Provoking other potentially inflammatory debates
Meanwhile the Prime Minister’s further claim (reportedly) that, in the wake of the order, there was nothing left to be done but to seek the advice of the Commonwealth, lawyers and ‘other relevant people of the Commonwealth’ provokes another potentially inflammatory debate of ‘foreign’ vs ‘local.’
In any event, these claims raise more questions than answers. Who are these ‘other relevant people’? Do seeking opinions from lawyers and the Bar in regard to such judicial orders constitute a healthy practice? This brings back recent memories best forgotten when demonstrators demanded that ‘a Rajapaksa Chief Justice’ be summarily dismissed, the Bar proffered an eager opinion saying that this was perfectly proper and all gratefully salaamed when these demands were met.

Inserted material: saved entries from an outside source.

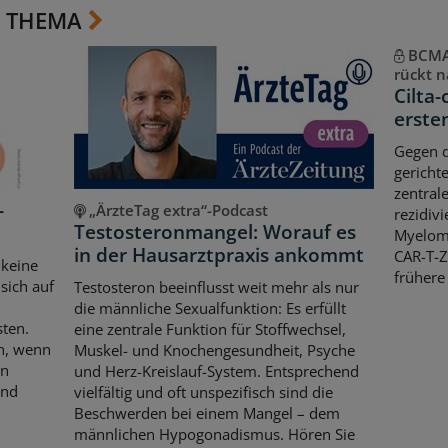
 THEMA
BCMA-
rückt n
Cilta-
erste
Gegen d
gericht
zentral
-
„ÄrzteTag extra“-Podcast
rezidiv
Testosteronmangel: Worauf es
Myeloms
in der Hausarztpraxis ankommt
CAR-T-Z
 keine
frühere
sich auf
Testosteron beeinflusst weit mehr als nur
die männliche Sexualfunktion: Es erfüllt
sten.
eine zentrale Funktion für Stoffwechsel,
ch, wenn
Muskel- und Knochengesundheit, Psyche
en
und Herz-Kreislauf-System. Entsprechend
und
vielfältig und oft unspezifisch sind die
Beschwerden bei einem Mangel – dem
männlichen Hypogonadismus. Hören Sie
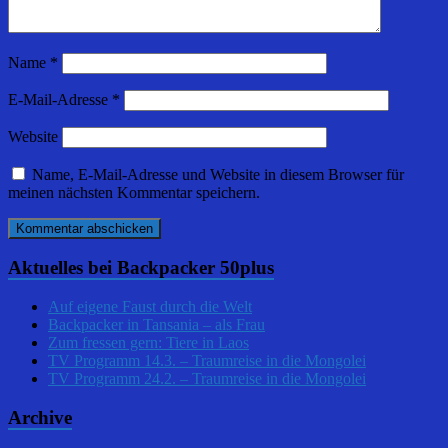
Name
*
E-Mail-Adresse
*
Website
Name, E-Mail-Adresse und Website in diesem Browser für
meinen nächsten Kommentar speichern.
Aktuelles bei Backpacker 50plus
Auf eigene Faust durch die Welt
Backpacker in Tansania – als Frau
Zum fressen gern: Tiere in Laos
TV Programm 14.3. – Traumreise in die Mongolei
TV Programm 24.2. – Traumreise in die Mongolei
Archive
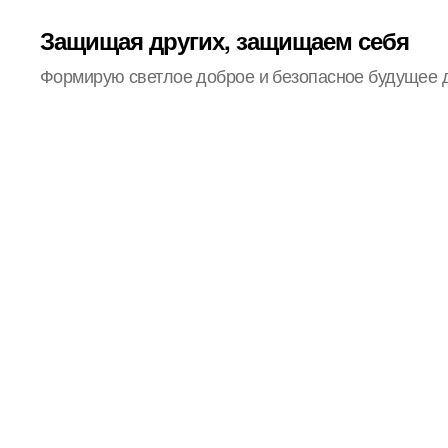
Защищая других, защищаем себя
Формирую светлое доброе и безопасное будущее 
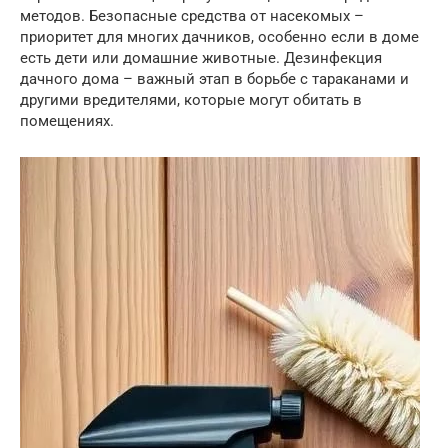
методов. Безопасные средства от насекомых –
приоритет для многих дачников, особенно если в доме
есть дети или домашние животные. Дезинфекция
дачного дома – важный этап в борьбе с тараканами и
другими вредителями, которые могут обитать в
помещениях.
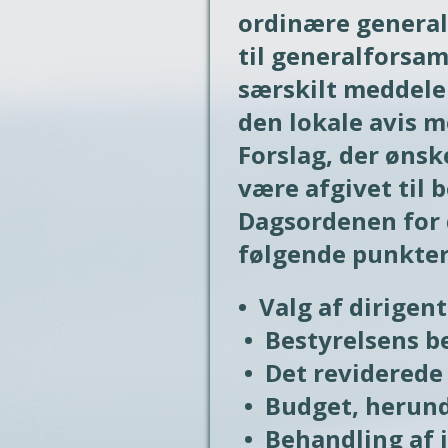
ordinære generalf
til generalforsam
særskilt meddelel
den lokale avis m
Forslag, der ønsk
være afgivet til b
Dagsordenen for 
følgende punkter
•  Valg af dirigent

 •  Bestyrelsens beretning

 •  Det reviderede regnskab

 •  Budget, herunder takster

 •  Behandling af indkomne forslag 
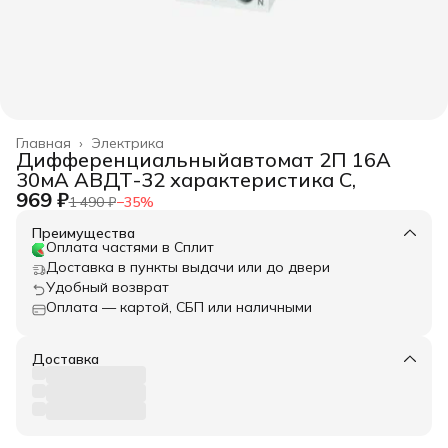
Главная
›
Электрика
Дифференциальныйавтомат 2П 16А
30мА АВДТ-32 характеристика С,
969 ₽
1 490 ₽
−
35
%
Преимущества
Оплата частями в Сплит
Доставка в пункты выдачи или до двери
Удобный возврат
Оплата — картой, СБП или наличными
Доставка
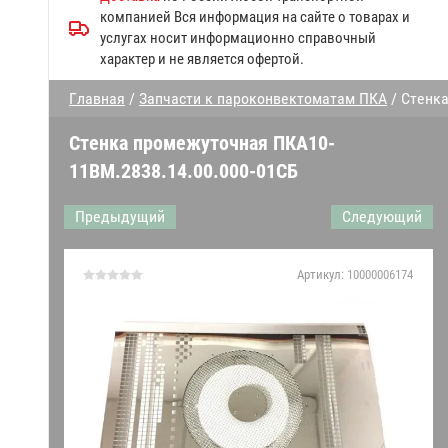
Запчасти к посудомоечным
компанией Вся информация на сайте о товарах и
машинам МПК
услугах носит информационно справочный
характер и не является офертой.
Прочие запчасти Abat
Главная
/
Запчасти к пароконвектоматам ПКА
/ Стенка
Дверки духовки
Стенка промежуточная ПКА10-
Запчасти конвекционных
11ВМ.2838.14.00.000-01СБ
печей
Предыдущий
Следующий
Запчасти к газовым плитам
Запчасти линий раздачи
Артикул:
10000006174
Гастроёмкости решетки
противни
Запчасти к механическому
оборудованию Абат
Датчики,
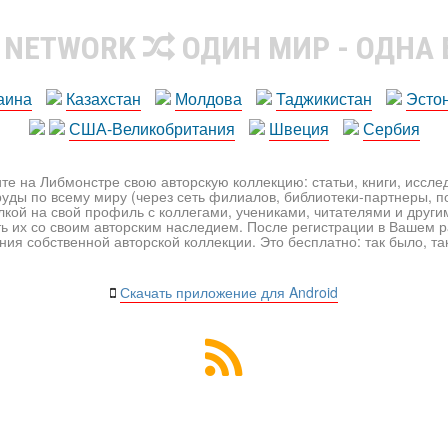
R NETWORK
ОДИН МИР - ОДНА
аина
Казахстан
Молдова
Таджикистан
Эсто
США-Великобритания
Швеция
Сербия
те на Либмонстре свою авторскую коллекцию: статьи, книги, иссл
уды по всему миру (через сеть филиалов, библиотеки-партнеры, по
лкой на свой профиль с коллегами, учениками, читателями и друг
ь их со своим авторским наследием. После регистрации в Вашем 
ия собственной авторской коллекции. Это бесплатно: так было, так 
Скачать приложение для Android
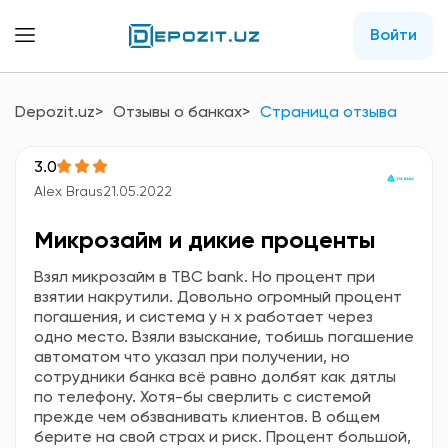
Войти
Depozit.uz
Отзывы о банках
Страница отзыва
3.0
Alex Braus
21.05.2022
Микрозайм и дикие проценты
Взял микрозайм в TBC bank. Но процент при
взятии накрутили. Довольно огромный процент
погашения, и система у н х работает через
одно место. Взяли взыскание, тобишь погашение
автоматом что указал при получении, но
сотрудники банка всё равно долбят как дятлы
по телефону. Хотя-бы сверлить с системой
прежде чем обзванивать клиентов. В общем
берите на свой страх и риск. Процент большой,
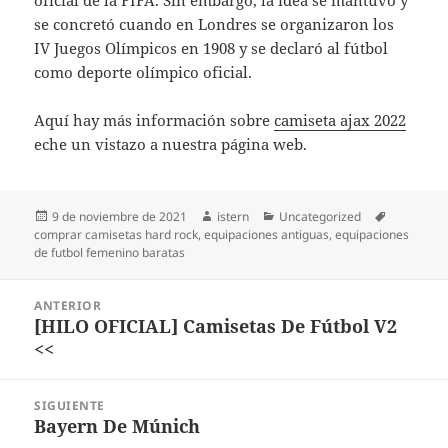
oficial de la FIFA. Sin embargo, la idea se mantuvo y
se concretó cuando en Londres se organizaron los
IV Juegos Olímpicos en 1908 y se declaró al fútbol
como deporte olímpico oficial.
Aquí hay más información sobre
camiseta ajax 2022
eche un vistazo a nuestra página web.
Publicado
Autor
Categorías
Etiquetas
9 de noviembre de 2021
istern
Uncategorized
el
comprar camisetas hard rock
,
equipaciones antiguas
,
equipaciones
de futbol femenino baratas
Navegación
ANTERIOR
de
[HILO OFICIAL] Camisetas De Fútbol V2
Entrada
entradas
<<
anterior:
SIGUIENTE
Bayern De Múnich
Entrada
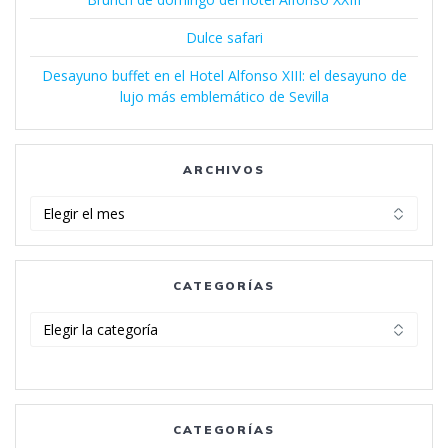
Dulce safari
Desayuno buffet en el Hotel Alfonso XIII: el desayuno de
lujo más emblemático de Sevilla
ARCHIVOS
Archivos
CATEGORÍAS
Categorías
CATEGORÍAS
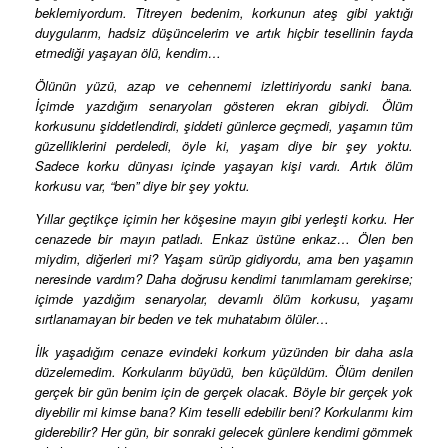
beklemiyordum. Titreyen bedenim, korkunun ateş gibi yaktığı
duygularım, hadsiz düşüncelerim ve artık hiçbir tesellinin fayda
etmediği yaşayan ölü, kendim…
Ölünün yüzü, azap ve cehennemi izlettiriyordu sanki bana.
İçimde yazdığım senaryoları gösteren ekran gibiydi. Ölüm
korkusunu şiddetlendirdi, şiddeti günlerce geçmedi, yaşamın tüm
güzelliklerini perdeledi, öyle ki, yaşam diye bir şey yoktu.
Sadece korku dünyası içinde yaşayan kişi vardı. Artık ölüm
korkusu var, “ben” diye bir şey yoktu.
Yıllar geçtikçe içimin her köşesine mayın gibi yerleşti korku. Her
cenazede bir mayın patladı. Enkaz üstüne enkaz… Ölen ben
miydim, diğerleri mi? Yaşam sürüp gidiyordu, ama ben yaşamın
neresinde vardım? Daha doğrusu kendimi tanımlamam gerekirse;
içimde yazdığım senaryolar, devamlı ölüm korkusu, yaşamı
sırtlanamayan bir beden ve tek muhatabım ölüler…
İlk yaşadığım cenaze evindeki korkum yüzünden bir daha asla
düzelemedim. Korkularım büyüdü, ben küçüldüm. Ölüm denilen
gerçek bir gün benim için de gerçek olacak. Böyle bir gerçek yok
diyebilir mi kimse bana? Kim teselli edebilir beni? Korkularımı kim
giderebilir? Her gün, bir sonraki gelecek günlere kendimi gömmek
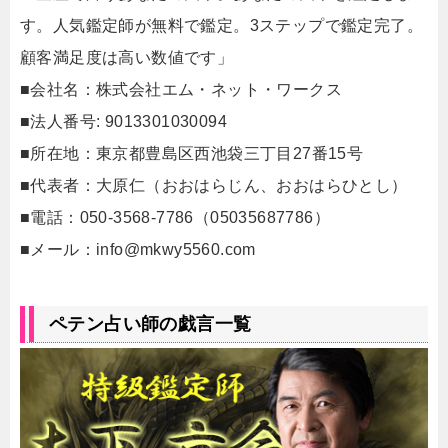
す。人気鑑定師が無料で鑑定。3ステップで鑑定完了。
顧客満足度は高い数値です」
■会社名：株式会社エム・ネット・ワークス
■法人番号: 9013301030094
■所在地：東京都豊島区西池袋三丁目27番15号
■代表者：大原仁（おおはらじん、おおはらひとし）
■電話：050-3568-7786（05035687786）
■メール：
info@mkwy5560.com
ペテン占い師の戯言一覧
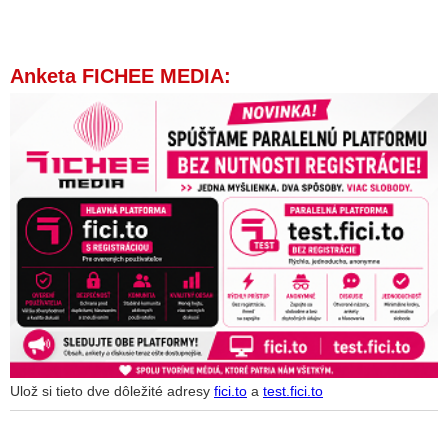
Anketa FICHEE MEDIA:
Ulož si tieto dve dôležité adresy
fici.to
a
test.fici.to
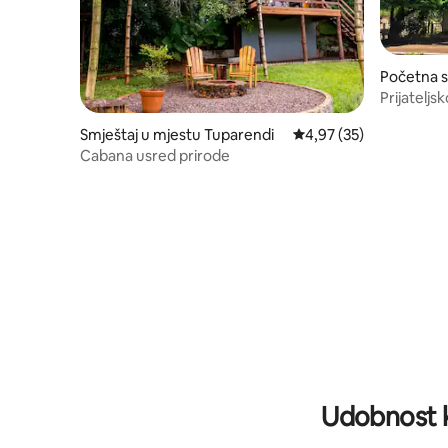
Početna s
nto Crist
Prijateljs
Smještaj u mjestu Tuparendi
prosječna ocjena 4,97 o
4,97 (35)
Cabana usred prirode
Udobnost k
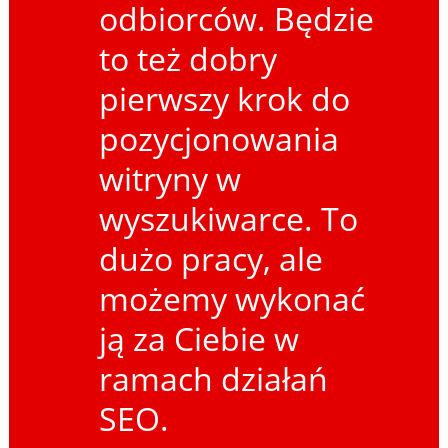
odbiorców. Będzie
to też dobry
pierwszy krok do
pozycjonowania
witryny w
wyszukiwarce. To
dużo pracy, ale
możemy wykonać
ją za Ciebie w
ramach działań
SEO.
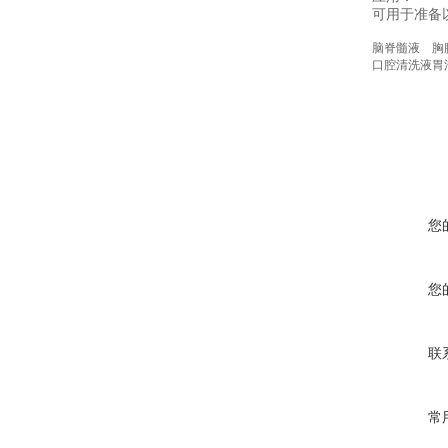
可用于准备
脑脊髓液
胸
口腔清洗液
胃
您
您
联
常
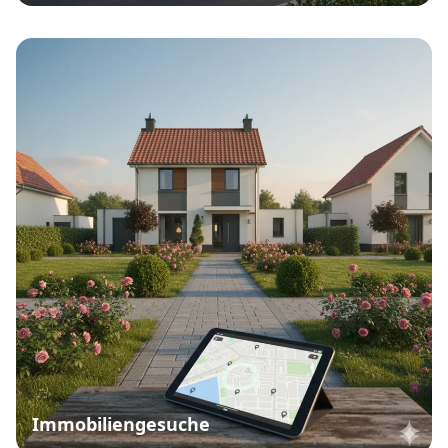
Immobiliengesuche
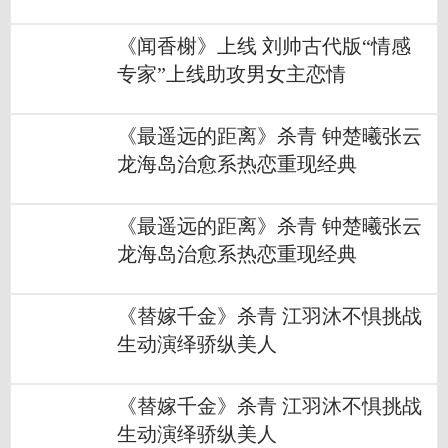
《闻香榭》上线 刘帅古代版“情感
专家”上线助攻男女主恋情
《最遥远的距离》杀青 钟楚曦张云
龙海岛治愈系热恋重现经典
《最遥远的距离》杀青 钟楚曦张云
龙海岛治愈系热恋重现经典
《替嫁千金》杀青 江羽沐不惧挑战
生动演绎骄纵美人
《替嫁千金》杀青 江羽沐不惧挑战
生动演绎骄纵美人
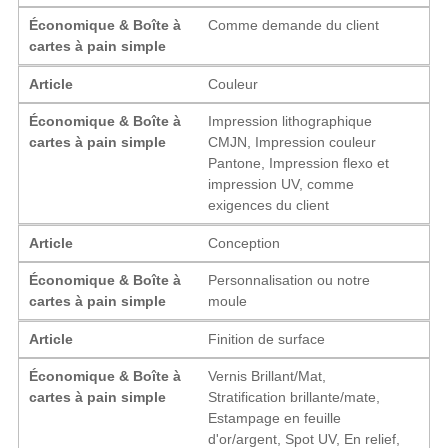
Économique & Boîte à
Comme demande du client
cartes à pain simple
Article
Couleur
Économique & Boîte à
Impression lithographique
cartes à pain simple
CMJN, Impression couleur
Pantone, Impression flexo et
impression UV, comme
exigences du client
Article
Conception
Économique & Boîte à
Personnalisation ou notre
cartes à pain simple
moule
Article
Finition de surface
Économique & Boîte à
Vernis Brillant/Mat,
cartes à pain simple
Stratification brillante/mate,
Estampage en feuille
d'or/argent, Spot UV, En relief,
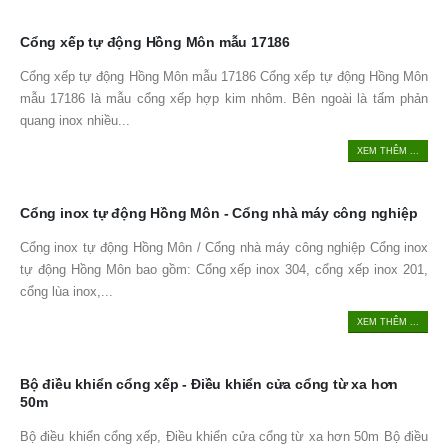
Cổng xếp tự động Hồng Môn mẫu 17186
Cổng xếp tự động Hồng Môn mẫu 17186 Cổng xếp tự động Hồng Môn
mẫu 17186 là mẫu cổng xếp hợp kim nhôm. Bên ngoài là tấm phản
quang inox nhiều...
XEM THÊM ...
Cổng inox tự động Hồng Môn - Cổng nhà máy công nghiệp
Cổng inox tự động Hồng Môn / Cổng nhà máy công nghiệp Cổng inox
tự động Hồng Môn bao gồm: Cổng xếp inox 304, cổng xếp inox 201,
cổng lùa inox,...
XEM THÊM ...
Bộ điều khiển cổng xếp - Điều khiển cửa cổng từ xa hơn
50m
Bộ điều khiển cổng xếp, Điều khiển cửa cổng từ xa hơn 50m Bộ điều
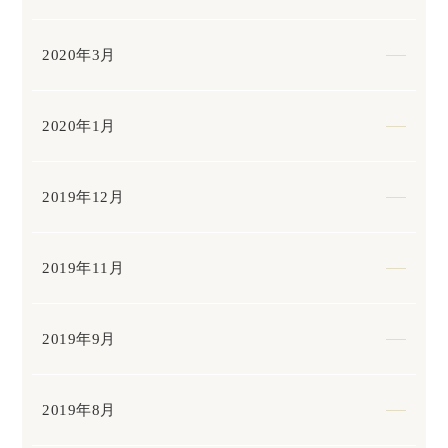
2020年3月
2020年1月
2019年12月
2019年11月
2019年9月
2019年8月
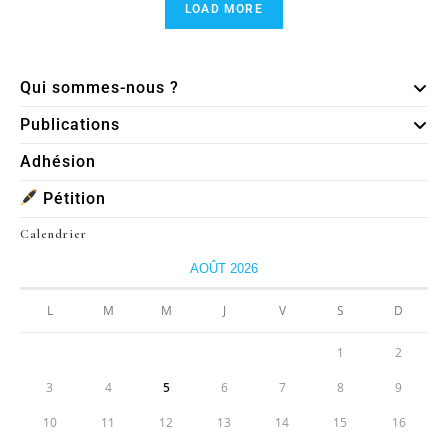
LOAD MORE
Qui sommes-nous ?
Publications
Adhésion
Pétition
Calendrier
AOÛT 2026
L
M
M
J
V
S
D
1
2
3
4
5
6
7
8
9
10
11
12
13
14
15
16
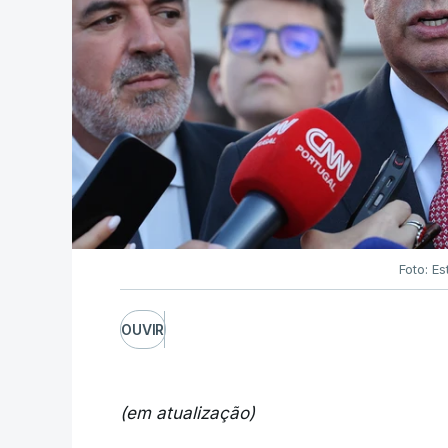
Foto: Es
OUVIR
(em atualização)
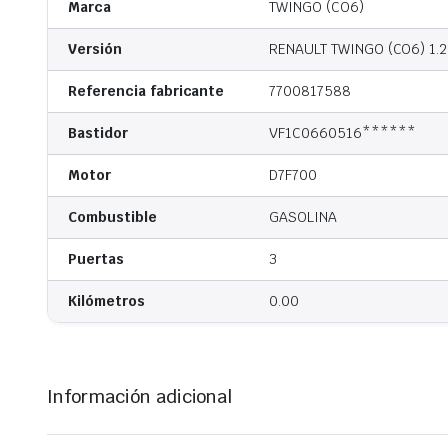
Marca
TWINGO (CO6)
Versión
RENAULT TWINGO (CO6) 1.2 A
Referencia fabricante
7700817588
Bastidor
VF1C0660516******
Motor
D7F700
Combustible
GASOLINA
Puertas
3
Kilómetros
0.00
Información adicional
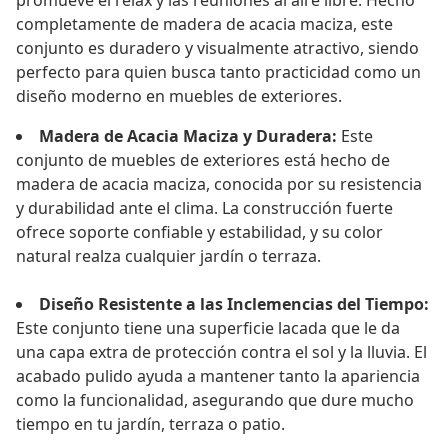
promueve el relax y las reuniones al aire libre. Hecho
completamente de madera de acacia maciza, este
conjunto es duradero y visualmente atractivo, siendo
perfecto para quien busca tanto practicidad como un
diseño moderno en muebles de exteriores.
Madera de Acacia Maciza y Duradera:
Este
conjunto de muebles de exteriores está hecho de
madera de acacia maciza, conocida por su resistencia
y durabilidad ante el clima. La construcción fuerte
ofrece soporte confiable y estabilidad, y su color
natural realza cualquier jardín o terraza.
Diseño Resistente a las Inclemencias del Tiempo:
Este conjunto tiene una superficie lacada que le da
una capa extra de protección contra el sol y la lluvia. El
acabado pulido ayuda a mantener tanto la apariencia
como la funcionalidad, asegurando que dure mucho
tiempo en tu jardín, terraza o patio.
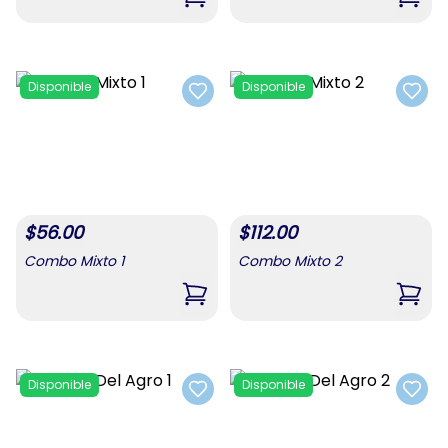
,
Combo De Alimentos 3
,
Comb
Disponible
Disponible
Add to favorites
Add t
$
56.00
$
112.00
Combo Mixto 1
Combo Mixto 2
,
Combo Mixto 1
,
Comb
Disponible
Disponible
Add to favorites
Add t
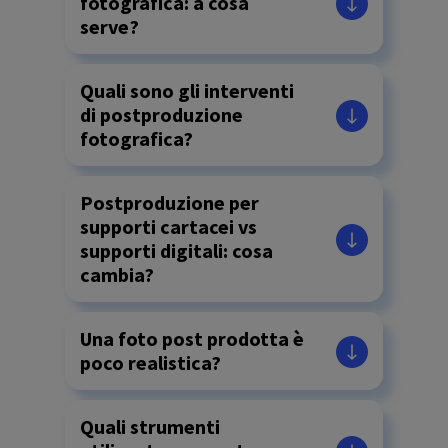
fotografica: a cosa
serve?
Quali sono gli interventi
di postproduzione
fotografica?
Postproduzione per
supporti cartacei vs
supporti digitali: cosa
cambia?
Una foto post prodotta è
poco realistica?
Quali strumenti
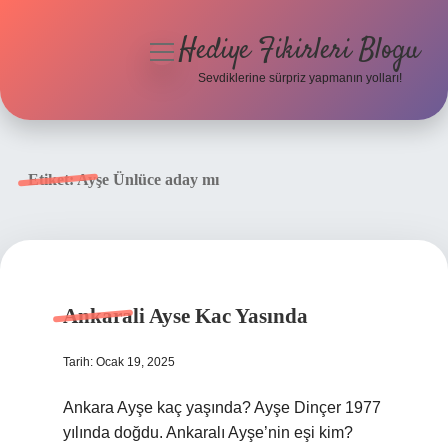
Hediye Fikirleri Blogu
menüyü
aç
Sevdiklerine sürpriz yapmanın yolları!
Anasayfa
Gizlilik Politikası
Etiket:
Ayşe Ünlüce aday mı
Yasal Uyarı
Hakkımızda
Ankarali Ayse Kac Yasında
Tarih: Ocak 19, 2025
Ankara Ayşe kaç yaşında? Ayşe Dinçer 1977
yılında doğdu. Ankaralı Ayşe’nin eşi kim?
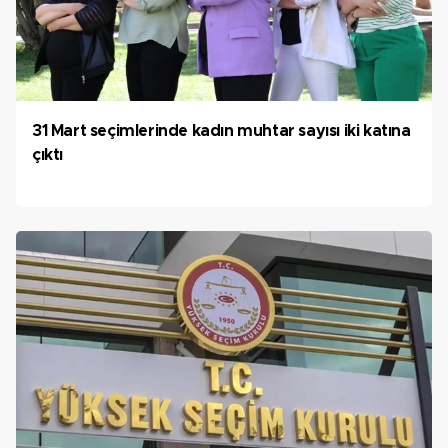
31 Mart seçimlerinde kadın muhtar sayısı iki katına
çıktı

Contrast this, hypothetically, with the constitutional alternative of a prompt impeachment but with due process safeguards as per the admirably reasoned judgment of Supreme Court Justice Gamini Amaratunga referencing the ugly dismissal of former Chief Justice Shirani Bandaranayake. This option would have been firmly in consonance with the Rule of Law. It would have stamped the relevant judicial improprieties as part of the public record rather than remaining as mere allegations. It would have also held out definitive warning signals to other judicial officers inclined to err. But that was not to be.

No ‘quick-fix’ solutions to the problem
In the instant dispute as well, defined legal procedures apply whether this concerns challenging the propriety of a two member Bench awarding interim relief or the fact that the relief was awarded effective till October without the respondents being heard. So this flippant jump to invoking the Commonwealth on the part of the Prime Minister is somewhat baffling. Again, the resultant controversy promises to take the focus away from the actual issue in hand.

Even at this late stage, the treacherous path of ‘quick-fix’ solutions in rectifying the independence of the country’s judicial institution must be eschewed. It is high time that the ‘yahapalanaya’ Government recognizes this fact even as strongmen of the Rajapaksa regime rush to court successfully pleading judicial intervention.

And the need for serious public debates on judicial accountability as well as judicial independence remains stronger than ever.